Paradise for thieves and dictators

Why does the Netherlands make it possible for dubious mining companies, tax dodgers, dictators and arms dealers to hide their identity? ask Roos van Os and Indra Römgens.

With one click of the mouse, you can order an ‘anonymous tax free private or public limited company’ and benefit from guarantees of  ‘absolute confidentiality for the company’s beneficiaries and shareholders and the highest possible protection for the company’s management and executive’.

This is how the self-proclaimed biggest legal advisor for offshore holding constructions in the Netherlands, Quaedvlieg Juristen of The Hague, presents the attractive Dutch tax climate.

 

This climate is attractive to dictators such as Gadaffi and Suharto and companies such as Enron, Trafigura and Parmalat alike. The book The Tax Paradise (Het Belastingparadijs) describes in detail how almost all the recent big business scandals (including the three mentioned above) involved anonymous Dutch letterbox companies.

 

Scrutiny

Tax evasion and the Dutch fiscal climate have been under scrutiny in the past few years. But less attention has been paid to the relationship between letterbox constructions and controversial practices such as bribery, corruption, whitewashing operations and human rights violations.

 

The Netherlands not only facilitates the undermining of tax bases in other countries, it also helps corrupt elites and companies which are involved in human rights violations by providing fiscal services without making demands on company practices, transparency or accountability.

 

As revealed in recent weeks in extensive reports in Dutch daily De Volkskrant and other newspapers, the son and business friends of the former Ukrainian president Viktor Yanukovych used Dutch letterbox companies to hide corrupt money and evade taxation.

They did this through a holding construction in which an Amsterdam public limited company was the owner of two Ukrainian coal fired electricity plants. The electricity plants are controversial. In addition to the disastrous effects of the mostly illegal mining on the environment and the local habitat of near-by villages, the working conditions are abominable and social contributions and legislation evaded just as effectively as the taxes are.

 

Trillions of euros

 

A tenth of the world’s total economy is run via Dutch letterbox companies. A former McKinsey economist estimates that worldwide €17,000,000,000,000 (!) worth of assets are not taxed.

As a tax paradise, the Netherlands makes a substantial contribution to facilitating this system of anonymous, secretive and often very complex structures. Anonymous companies and complex legal holding constructions make it difficult, and in some cases even impossible, to pin responsibility for abuses and crimes on the people involved. The holdings form an effective moral and legal shield for liability.

 

In recent years, international organisations like the OECD and the IMF have ticked off the Netherlands for this. The lack of transparency and supervision means the government does not know enough about who is channelling money through the Netherlands and incidents are not seen as a structural problem.

 

Fiscal planning

Instead of putting energy into better supervision, the government prefers to promote how a holding structure in the Netherlands can be used for tax evasion – whoops, we mean ‘effective fiscal planning’ at Dutch embassies.

 

The current system of anonymity and impunity also has victims. At the moment, it is virtually impossible for them to get justice. On April 4, a debate on a National Plan of Action for human rights and business was held in parliament.
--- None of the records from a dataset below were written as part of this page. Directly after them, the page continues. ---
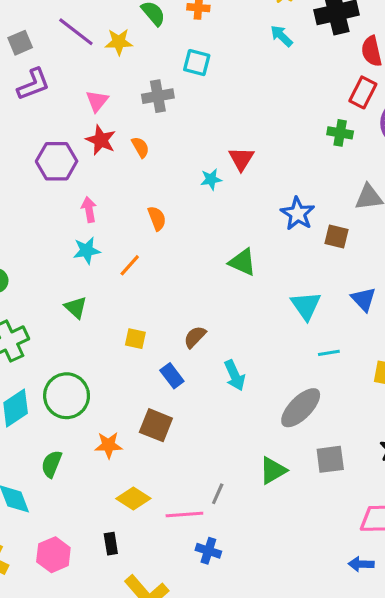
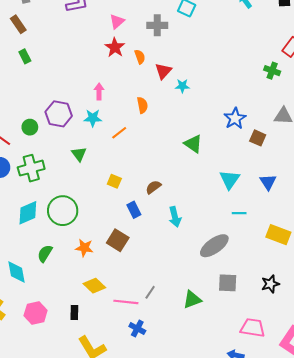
red triangle: (241, 159) -> (163, 71), moved
purple hexagon: (57, 161) -> (59, 114), moved
green triangle: (273, 470) -> (192, 300), moved

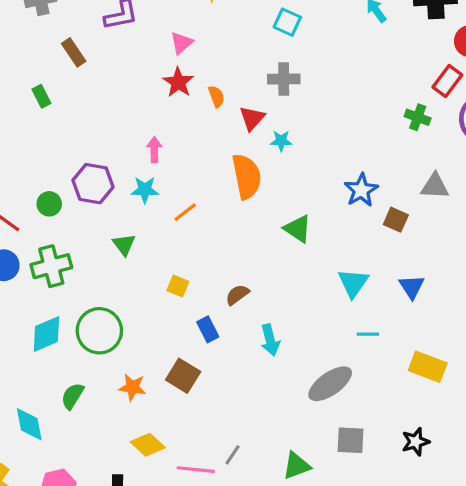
brown rectangle: (18, 24) -> (74, 52), moved
gray cross: (157, 25) -> (284, 79), moved
orange semicircle: (142, 105) -> (247, 176), moved, size x1.8

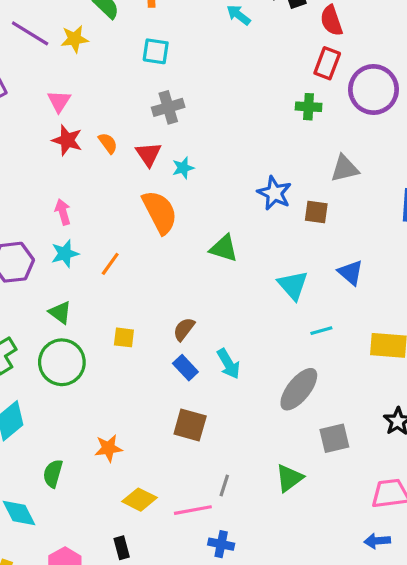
blue rectangle: (208, 329) -> (185, 368), moved
green circle: (99, 331) -> (62, 362), moved
brown square: (183, 376) -> (190, 425), moved

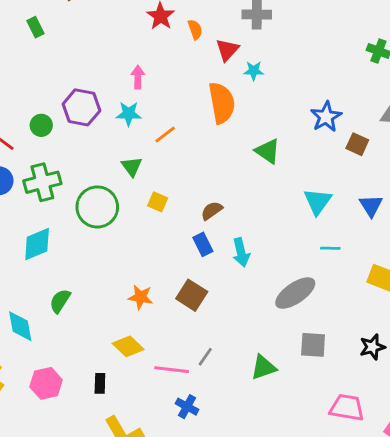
green triangle: (60, 313) -> (132, 166), moved
orange star: (108, 448) -> (141, 297), moved

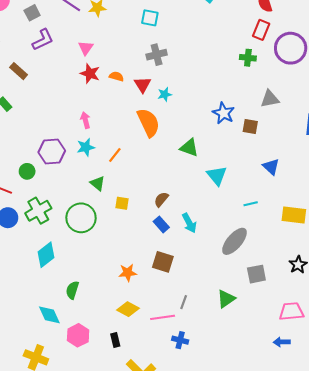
orange semicircle: (195, 29) -> (116, 76), turned -40
cyan triangle: (318, 201) -> (217, 176), moved
pink hexagon: (46, 383) -> (78, 335), moved

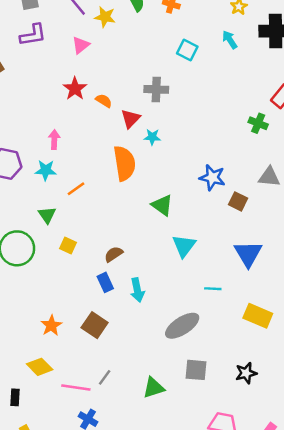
cyan square: (150, 18) -> (187, 50), moved
pink triangle: (86, 48) -> (81, 45), moved
blue star: (224, 113) -> (212, 178), turned -30
blue triangle: (271, 167) -> (248, 254), size x1.4
orange star: (128, 273) -> (51, 326), turned 30

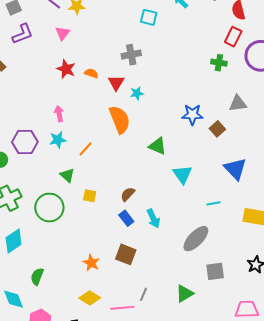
brown square: (238, 201) -> (217, 129), turned 35

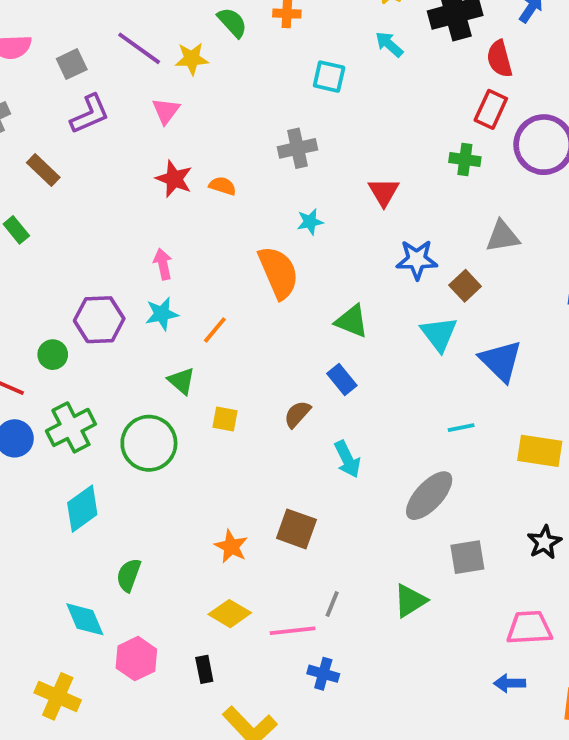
red triangle: (116, 83) -> (384, 192), moved
cyan triangle: (182, 174) -> (439, 334), moved
blue rectangle: (126, 218) -> (342, 379), moved

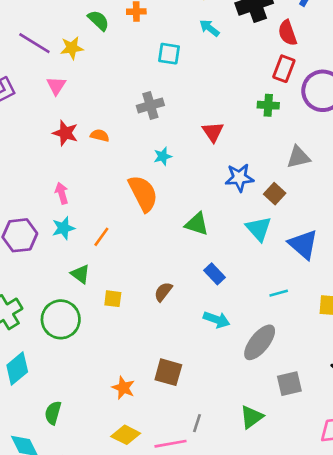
blue rectangle: (342, 379) -> (215, 274), moved
cyan arrow: (347, 459) -> (217, 320), moved, turned -40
Although transparency is an important part of the plan of action, the cabinet failed to give the plan teeth with regard to giving access to company data and structures. Access to company data remains expensive. For instance, it costs a few thousand euros for citizens to get hold of just the Dutch annual reports over three years of a company like Trafigura, which has hundreds of subsidiaries all over the world.

 

Secrecy

 

In addition, the government has indicated for some time that it does not intend to make details about the owners behind the letterbox companies accessible.

Even in the European Union, the Netherlands still does not support proposals to do so. On March 18, parliament passed a motion to actively publish registers of company owners. Finance minister Jeroen Dijsselbloem has to take action as his own party, Labour, voted in favour of the motion.

 

Because why should dubious mining companies, tax dodgers, dictators and arms dealers be helped to conceal their identity? Why is it necessary for companies to operate anonymously at all?

 

More transparency, better access to information and proper supervision of the thousands of letterbox firms have become imperative. In addition, the government should make sure that all companies in the Netherlands – including letterbox companies with no actual activities here – are not involved in international crime and human rights violations.

 

In short: it is time the government stopped siding with dodgy businesses and started doing something about them.

 

Roos van Os and Indra Römgens are researchers for the Centre for Research on Multinational Corporations (SOMO), which is a member of the Dutch branch of Tax Justice Network.